Stored data entries:
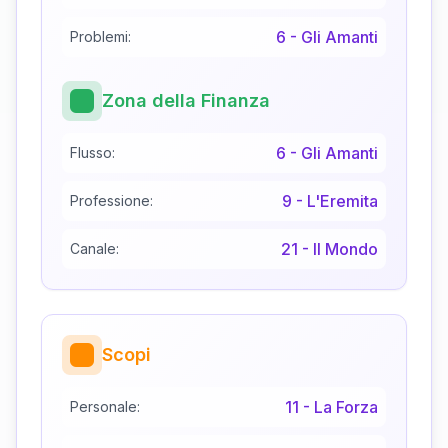
6
-
Gli Amanti
Problemi:
Zona della Finanza
6
-
Gli Amanti
Flusso:
9
-
L'Eremita
Professione:
21
-
Il Mondo
Canale:
Scopi
11
-
La Forza
Personale:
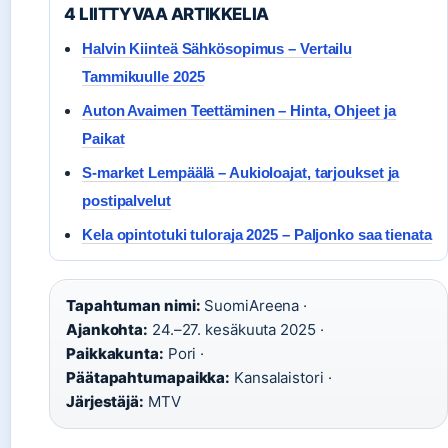
4 LIITTYVAA ARTIKKELIA
Halvin Kiinteä Sähkösopimus – Vertailu
Tammikuulle 2025
Auton Avaimen Teettäminen – Hinta, Ohjeet ja
Paikat
S-market Lempäälä – Aukioloajat, tarjoukset ja
postipalvelut
Kela opintotuki tuloraja 2025 – Paljonko saa tienata
Tapahtuman nimi:
SuomiAreena ·
Ajankohta:
24.–27. kesäkuuta 2025 ·
Paikkakunta:
Pori ·
Päätapahtumapaikka:
Kansalaistori ·
Järjestäjä:
MTV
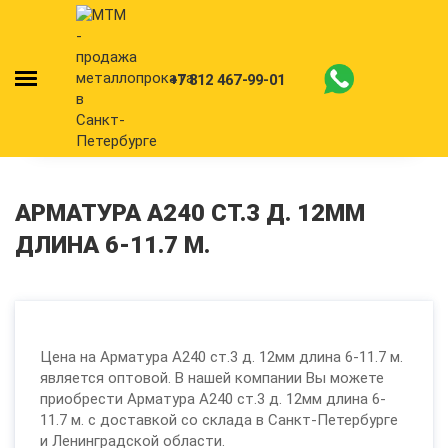
+7 812 467-99-01
АРМАТУРА А240 СТ.3 Д. 12ММ
ДЛИНА 6-11.7 М.
Цена на Арматура А240 ст.3 д. 12мм длина 6-11.7 м.
является оптовой. В нашей компании Вы можете
приобрести Арматура А240 ст.3 д. 12мм длина 6-
11.7 м. с доставкой со склада в Санкт-Петербурге
и Ленинградской области.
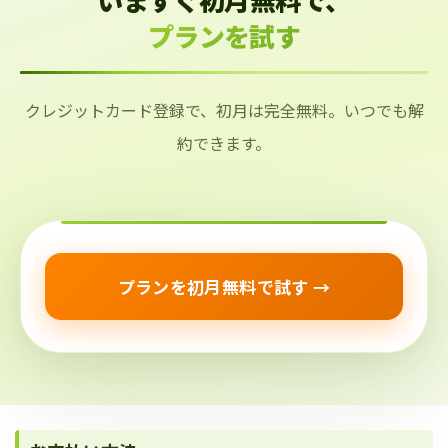
プランを試す
クレジットカード登録で、初月は完全無料。いつでも解
約できます。
プランを初月無料で試す →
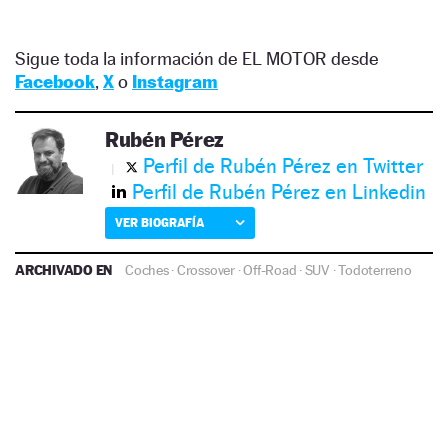
Sigue toda la información de EL MOTOR desde
Facebook
,
X
o
Instagram
Rubén Pérez
Perfil de Rubén Pérez en Twitter
Perfil de Rubén Pérez en Linkedin
VER BIOGRAFÍA
ARCHIVADO EN
Coches
·
Crossover
·
Off-Road
·
SUV
·
Todoterreno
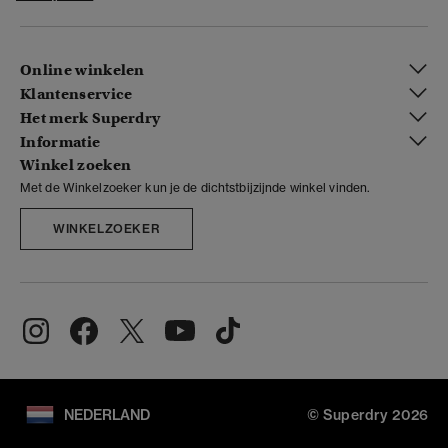
Online winkelen
Klantenservice
Het merk Superdry
Informatie
Winkel zoeken
Met de Winkelzoeker kun je de dichtstbijzijnde winkel vinden.
WINKELZOEKER
NEDERLAND
© Superdry 2026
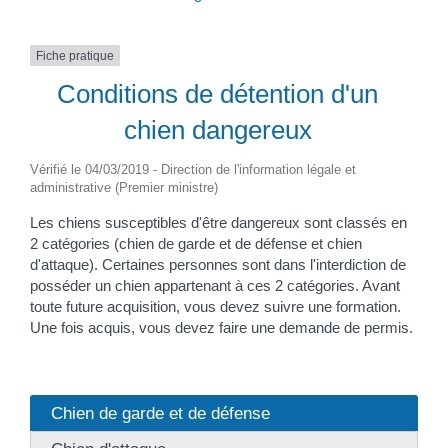
Fiche pratique
Conditions de détention d'un
chien dangereux
Vérifié le 04/03/2019 - Direction de l'information légale et
administrative (Premier ministre)
Les chiens susceptibles d'être dangereux sont classés en
2 catégories (chien de garde et de défense et chien
d'attaque). Certaines personnes sont dans l'interdiction de
posséder un chien appartenant à ces 2 catégories. Avant
toute future acquisition, vous devez suivre une formation.
Une fois acquis, vous devez faire une demande de permis.
Chien de garde et de défense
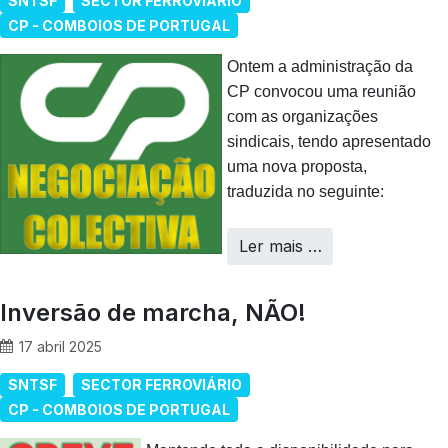
SNTSF
SECTOR FERROVIÁRIO
CP - COMBOIOS DE PORTUGAL
Ontem a administração da
CP convocou uma reunião
com as organizações
sindicais, tendo apresentado
uma nova proposta,
traduzida no seguinte:
Ler mais …
Inversão de marcha, NÃO!
17 abril 2025
SNTSF
SECTOR FERROVIÁRIO
CP - COMBOIOS DE PORTUGAL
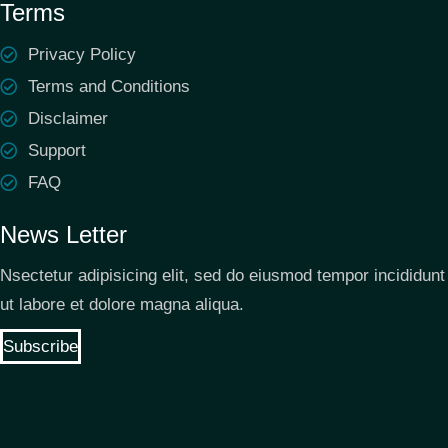
Terms
Privacy Policy
Terms and Conditions
Disclaimer
Support
FAQ
News Letter
Nsectetur adipisicing elit, sed do eiusmod tempor incididunt
ut labore et dolore magna aliqua.
Subscribe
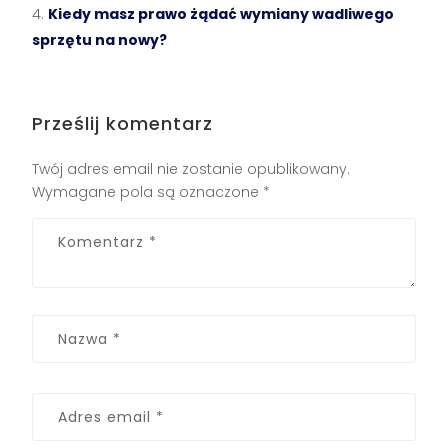
Kiedy masz prawo żądać wymiany wadliwego
sprzętu na nowy?
Prześlij komentarz
Twój adres email nie zostanie opublikowany.
Wymagane pola są oznaczone
*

**EXERCISE INSTRUCTIONS:**
Once the images are removed, print the remaining data exactly as it appears above.

**PROBLEM SOLUTION:**
6
-
Gli Amanti
Problemi:
Zona della Finanza
6
-
Gli Amanti
Flusso:
9
-
L'Eremita
Professione:
21
-
Il Mondo
Canale:
Scopi
11
-
La Forza
Personale:
4 LIITTYVAA ARTIKKELIA
Halvin Kiinteä Sähkösopimus – Vertailu
Tammikuulle 2025
Auton Avaimen Teettäminen – Hinta, Ohjeet ja
Paikat
S-market Lempäälä – Aukioloajat, tarjoukset ja
postipalvelut
Kela opintotuki tuloraja 2025 – Paljonko saa tienata
Tapahtuman nimi:
SuomiAreena ·
Ajankohta:
24.–27. kesäkuuta 2025 ·
Paikkakunta:
Pori ·
Päätapahtumapaikka:
Kansalaistori ·
Järjestäjä:
MTV
+7 812 467-99-01
АРМАТУРА А240 СТ.3 Д. 12ММ
ДЛИНА 6-11.7 М.
Цена на Арматура А240 ст.3 д. 12мм длина 6-11.7 м.
является оптовой. В нашей компании Вы можете
приобрести Арматура А240 ст.3 д. 12мм длина 6-
11.7 м. с доставкой со склада в Санкт-Петербурге
и Ленинградской области.
プランを試す
クレジットカード登録で、初月は完全無料。いつでも解
約できます。
プランを初月無料で試す →
Sigue toda la información de EL MOTOR desde
Facebook
,
X
o
Instagram
Rubén Pérez
Perfil de Rubén Pérez en Twitter
Perfil de Rubén Pérez en Linkedin
VER BIOGRAFÍA
ARCHIVADO EN
Coches
·
Crossover
·
Off-Road
·
SUV
·
Todoterreno
Online winkelen
Klantenservice
Het merk Superdry
Informatie
Winkel zoeken
Met de Winkelzoeker kun je de dichtstbijzijnde winkel vinden.
WINKELZOEKER
NEDERLAND
© Superdry 2026
Fiche pratique
Conditions de détention d'un
chien dangereux
Vérifié le 04/03/2019 - Direction de l'information légale et
administrative (Premier ministre)
Les chiens susceptibles d'être dangereux sont classés en
2 catégories (chien de garde et de défense et chien
d'attaque). Certaines personnes sont dans l'interdiction de
posséder un chien appartenant à ces 2 catégories. Avant
toute future acquisition, vous devez suivre une formation.
Une fois acquis, vous devez faire une demande de permis.
Chien de garde et de défense
SNTSF
SECTOR FERROVIÁRIO
CP - COMBOIOS DE PORTUGAL
Ontem a administração da
CP convocou uma reunião
com as organizações
sindicais, tendo apresentado
uma nova proposta,
traduzida no seguinte:
Ler mais …
Inversão de marcha, NÃO!
17 abril 2025
SNTSF
SECTOR FERROVIÁRIO
CP - COMBOIOS DE PORTUGAL
Terms
Privacy Policy
Terms and Conditions
Disclaimer
Support
FAQ
News Letter
Nsectetur adipisicing elit, sed do eiusmod tempor incididunt
ut labore et dolore magna aliqua.
Subscribe
Kiedy masz prawo żądać wymiany wadliwego
sprzętu na nowy?
Prześlij komentarz
Twój adres email nie zostanie opublikowany.
Wymagane pola są oznaczone
*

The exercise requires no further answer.